In response to the drama, Matt Savage, the executive tour director of the WPT, contacted several poker rooms , including the Bike, to make sure this doesn’t happen again. Kessler has since apologized to Eslami, Henson and other members of the table for wrongly accusing them of "agreeing" to blind-raise, yet he still thinks that what they did was improper.
Personally, I think that the straddling is good for the game, and calling it “collusion” is a very nitty interpretation of the rule. Eslami is right about the “fun factor” missing in poker, and Brian Rast added to this with a lengthy post of his own on a separate thread. The players who were straddling weren’t negatively affecting the tournament, they weren’t acting maliciously, and most importantly, they were having fun.

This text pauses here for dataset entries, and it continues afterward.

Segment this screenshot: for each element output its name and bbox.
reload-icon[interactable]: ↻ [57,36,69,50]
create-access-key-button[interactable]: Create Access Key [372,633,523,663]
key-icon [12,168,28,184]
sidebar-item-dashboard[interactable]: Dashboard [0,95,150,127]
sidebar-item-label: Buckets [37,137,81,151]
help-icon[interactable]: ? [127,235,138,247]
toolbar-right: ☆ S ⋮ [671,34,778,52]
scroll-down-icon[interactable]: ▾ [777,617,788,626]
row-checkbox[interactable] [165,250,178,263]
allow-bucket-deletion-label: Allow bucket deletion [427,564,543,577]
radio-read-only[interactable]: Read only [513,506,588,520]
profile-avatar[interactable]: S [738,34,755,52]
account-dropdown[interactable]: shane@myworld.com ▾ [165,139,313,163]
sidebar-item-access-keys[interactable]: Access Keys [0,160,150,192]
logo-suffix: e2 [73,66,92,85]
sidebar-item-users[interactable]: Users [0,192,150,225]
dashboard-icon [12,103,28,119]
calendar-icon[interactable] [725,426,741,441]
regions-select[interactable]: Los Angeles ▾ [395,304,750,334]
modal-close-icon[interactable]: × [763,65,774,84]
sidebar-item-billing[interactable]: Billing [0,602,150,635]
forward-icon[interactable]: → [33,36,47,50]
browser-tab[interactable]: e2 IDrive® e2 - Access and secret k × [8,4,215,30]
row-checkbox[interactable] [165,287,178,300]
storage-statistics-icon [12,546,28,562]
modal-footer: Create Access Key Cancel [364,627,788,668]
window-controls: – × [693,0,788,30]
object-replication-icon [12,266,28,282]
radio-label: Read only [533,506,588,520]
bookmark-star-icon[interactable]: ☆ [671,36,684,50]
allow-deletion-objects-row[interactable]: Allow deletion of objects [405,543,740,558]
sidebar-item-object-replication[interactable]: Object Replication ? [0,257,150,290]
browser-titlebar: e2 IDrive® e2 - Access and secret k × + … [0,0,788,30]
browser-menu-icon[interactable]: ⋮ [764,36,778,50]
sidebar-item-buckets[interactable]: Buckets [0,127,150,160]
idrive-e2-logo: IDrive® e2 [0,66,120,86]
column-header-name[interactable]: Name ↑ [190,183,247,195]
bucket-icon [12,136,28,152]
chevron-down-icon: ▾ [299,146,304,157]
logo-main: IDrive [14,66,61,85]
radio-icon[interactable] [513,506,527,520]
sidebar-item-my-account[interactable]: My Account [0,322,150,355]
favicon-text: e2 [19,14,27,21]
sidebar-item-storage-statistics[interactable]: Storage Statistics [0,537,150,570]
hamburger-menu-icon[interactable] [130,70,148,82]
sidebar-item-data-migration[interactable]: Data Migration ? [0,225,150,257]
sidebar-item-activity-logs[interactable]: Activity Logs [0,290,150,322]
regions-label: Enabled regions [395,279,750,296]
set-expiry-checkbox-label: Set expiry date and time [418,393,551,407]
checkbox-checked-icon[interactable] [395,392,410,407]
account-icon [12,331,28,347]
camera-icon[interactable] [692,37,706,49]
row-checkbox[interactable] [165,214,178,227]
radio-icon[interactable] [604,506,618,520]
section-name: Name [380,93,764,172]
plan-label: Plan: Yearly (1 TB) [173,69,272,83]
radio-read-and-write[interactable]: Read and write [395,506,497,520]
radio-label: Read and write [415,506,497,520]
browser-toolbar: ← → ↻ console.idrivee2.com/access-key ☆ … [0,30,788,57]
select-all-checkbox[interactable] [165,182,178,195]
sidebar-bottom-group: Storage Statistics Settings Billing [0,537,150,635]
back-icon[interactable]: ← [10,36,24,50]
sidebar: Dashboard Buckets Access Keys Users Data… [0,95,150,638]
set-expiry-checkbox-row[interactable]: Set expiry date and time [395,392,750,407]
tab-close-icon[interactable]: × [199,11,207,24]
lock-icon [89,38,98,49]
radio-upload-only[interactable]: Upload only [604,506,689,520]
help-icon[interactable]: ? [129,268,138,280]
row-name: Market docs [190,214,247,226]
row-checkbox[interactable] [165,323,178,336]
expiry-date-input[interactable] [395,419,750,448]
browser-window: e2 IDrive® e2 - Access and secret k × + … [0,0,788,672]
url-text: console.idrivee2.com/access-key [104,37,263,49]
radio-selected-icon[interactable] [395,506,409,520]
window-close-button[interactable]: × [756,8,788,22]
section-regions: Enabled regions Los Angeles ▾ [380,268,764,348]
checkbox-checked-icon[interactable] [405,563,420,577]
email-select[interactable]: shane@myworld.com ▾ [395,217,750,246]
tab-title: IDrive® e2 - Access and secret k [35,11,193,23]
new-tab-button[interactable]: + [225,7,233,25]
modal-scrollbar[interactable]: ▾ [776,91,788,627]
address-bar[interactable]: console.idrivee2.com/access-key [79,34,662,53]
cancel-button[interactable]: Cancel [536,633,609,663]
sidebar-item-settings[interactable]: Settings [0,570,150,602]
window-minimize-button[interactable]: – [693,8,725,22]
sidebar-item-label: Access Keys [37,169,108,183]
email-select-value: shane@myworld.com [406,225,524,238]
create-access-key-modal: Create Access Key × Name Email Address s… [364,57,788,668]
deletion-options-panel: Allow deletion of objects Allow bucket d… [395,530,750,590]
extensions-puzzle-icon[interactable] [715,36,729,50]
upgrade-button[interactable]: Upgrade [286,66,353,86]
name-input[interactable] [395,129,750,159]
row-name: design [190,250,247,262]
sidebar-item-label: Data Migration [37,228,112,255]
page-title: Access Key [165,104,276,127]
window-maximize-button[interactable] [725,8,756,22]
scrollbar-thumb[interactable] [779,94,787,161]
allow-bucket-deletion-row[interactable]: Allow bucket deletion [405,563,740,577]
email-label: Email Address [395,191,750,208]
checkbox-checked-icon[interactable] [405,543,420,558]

Rather than listening to music and grinding quietly, these players interacted and enjoyed one another's company, and it’s unfortunate that Kessler had to go all Kessler and immediately complain. As long as it’s not malicious, and it doesn’t give a player a measurable edge, then I want as much fun as possible restored in the poker world.
4. WCOOP is upon us
Sunday marked the beginning of the 2012 PokerStars World Championship of Online Poker. “Rest of World” players and U.S. citizens willing and able to flee the country for a few weeks will be grinding from now until Sept. 23. The series will culminate with a $5,200 Main Event where the first-place prize is guaranteed to be at least $1 million.
Five events are in the books, and your 2012 WCOOP bracelet winners are "ezepoker90" (Event #1), "ASIAAN" (Event #2), "Utvekklo2" (Event #3), "Raaadzio91" (Event #4), and "RenRad 01" (Event #5). "Flush_Entity" has cashed in four of the five events thus far — Aaron “aejones” Jones and a dozen others have cashed in three — and six Canadian players have reached a final table.

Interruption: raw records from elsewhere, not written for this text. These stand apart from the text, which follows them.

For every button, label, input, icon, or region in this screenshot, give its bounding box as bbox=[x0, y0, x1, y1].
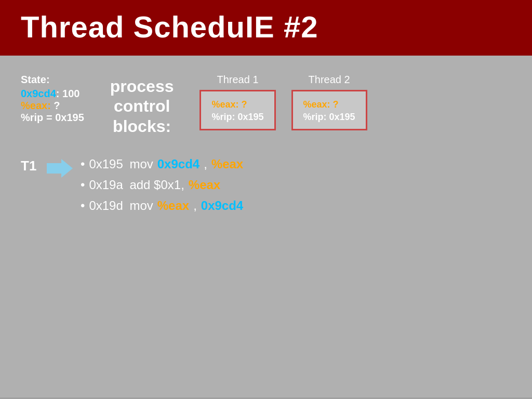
thread-1-column: Thread 1 %eax: ? %rip: 0x195 bbox=[200, 74, 275, 130]
instructions-list: • 0x195 mov 0x9cd4, %eax • 0x19a add $0x… bbox=[81, 157, 243, 219]
thread-2-rip: %rip: 0x195 bbox=[303, 112, 355, 123]
main-content: State: 0x9cd4: 100 %eax: ? %rip = 0x195 … bbox=[0, 56, 532, 397]
pcb-label: process control blocks: bbox=[110, 71, 174, 136]
state-eax-val: ? bbox=[51, 100, 60, 111]
state-addr-blue: 0x9cd4 bbox=[21, 88, 56, 99]
thread-1-rip: %rip: 0x195 bbox=[211, 112, 263, 123]
page-title: Thread ScheduIE #2 bbox=[21, 9, 511, 44]
header-section: Thread ScheduIE #2 bbox=[0, 0, 532, 56]
top-section: State: 0x9cd4: 100 %eax: ? %rip = 0x195 … bbox=[21, 71, 511, 136]
thread-1-header: Thread 1 bbox=[217, 74, 258, 86]
t1-row: T1 • 0x195 mov 0x9cd4, %eax • 0x19a add … bbox=[21, 157, 511, 219]
t1-label: T1 bbox=[21, 157, 39, 174]
threads-container: Thread 1 %eax: ? %rip: 0x195 Thread 2 %e… bbox=[200, 74, 367, 130]
instruction-1: • 0x195 mov 0x9cd4, %eax bbox=[81, 157, 243, 171]
thread-1-eax: %eax: ? bbox=[211, 98, 263, 112]
thread-2-column: Thread 2 %eax: ? %rip: 0x195 bbox=[291, 74, 367, 130]
state-label: State: bbox=[21, 74, 84, 86]
state-eax-line: %eax: ? bbox=[21, 100, 84, 112]
instruction-2: • 0x19a add $0x1, %eax bbox=[81, 178, 243, 192]
thread-2-header: Thread 2 bbox=[309, 74, 350, 86]
instruction-3: • 0x19d mov %eax, 0x9cd4 bbox=[81, 198, 243, 213]
thread-2-eax: %eax: ? bbox=[303, 98, 355, 112]
state-addr-suffix: : 100 bbox=[56, 88, 80, 99]
state-addr-line: 0x9cd4: 100 bbox=[21, 88, 84, 100]
arrow-icon bbox=[47, 159, 73, 178]
thread-1-box: %eax: ? %rip: 0x195 bbox=[200, 90, 275, 130]
thread-2-box: %eax: ? %rip: 0x195 bbox=[291, 90, 367, 130]
instructions-section: T1 • 0x195 mov 0x9cd4, %eax • 0x19a add … bbox=[21, 157, 511, 219]
state-rip-line: %rip = 0x195 bbox=[21, 112, 84, 124]
state-eax: %eax: bbox=[21, 100, 51, 111]
state-block: State: 0x9cd4: 100 %eax: ? %rip = 0x195 bbox=[21, 71, 84, 124]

With 2,756 players competing thus far, Russia has been the most well-represented country. Canada (2,605), Germany (2,316), United Kingdom (1,962), and Sweden (1,005) are the only other countries with four-figure representation.
5. Razavi conquers Melbourne
The 2012 PokerStars.net Asia Pacific Poker Tour Melbourne Main Event wrapped up on Sunday, and Sam Razavi was the winner. Razavi banked $339,745, which is his largest live-tournament score to date — his previous largest score came in January 2011, when he finished sixth in the AUD$10,000 Aussie Millions Main Event ($222,530).
Brendon Rubie, a hometown favorite in the event, entered the final table fourth in chips but was the first to exit, busting in ninth place ($27,175).
After winning, Razavi sat down with our own Lynn Gilmartin:
It’s refreshing to see a poker player smile and hear them say, “I feel amazing” after winning a tournament. Seriously. I don’t think I can truly express how happy I was watching this man be happy.
Razavi Tweeted this on Monday:
Congrats to Razavi, who evidently invited some very deserving members of the poker media to the after party. The more excitable, smiling, media-friendly players we have nowadays the better.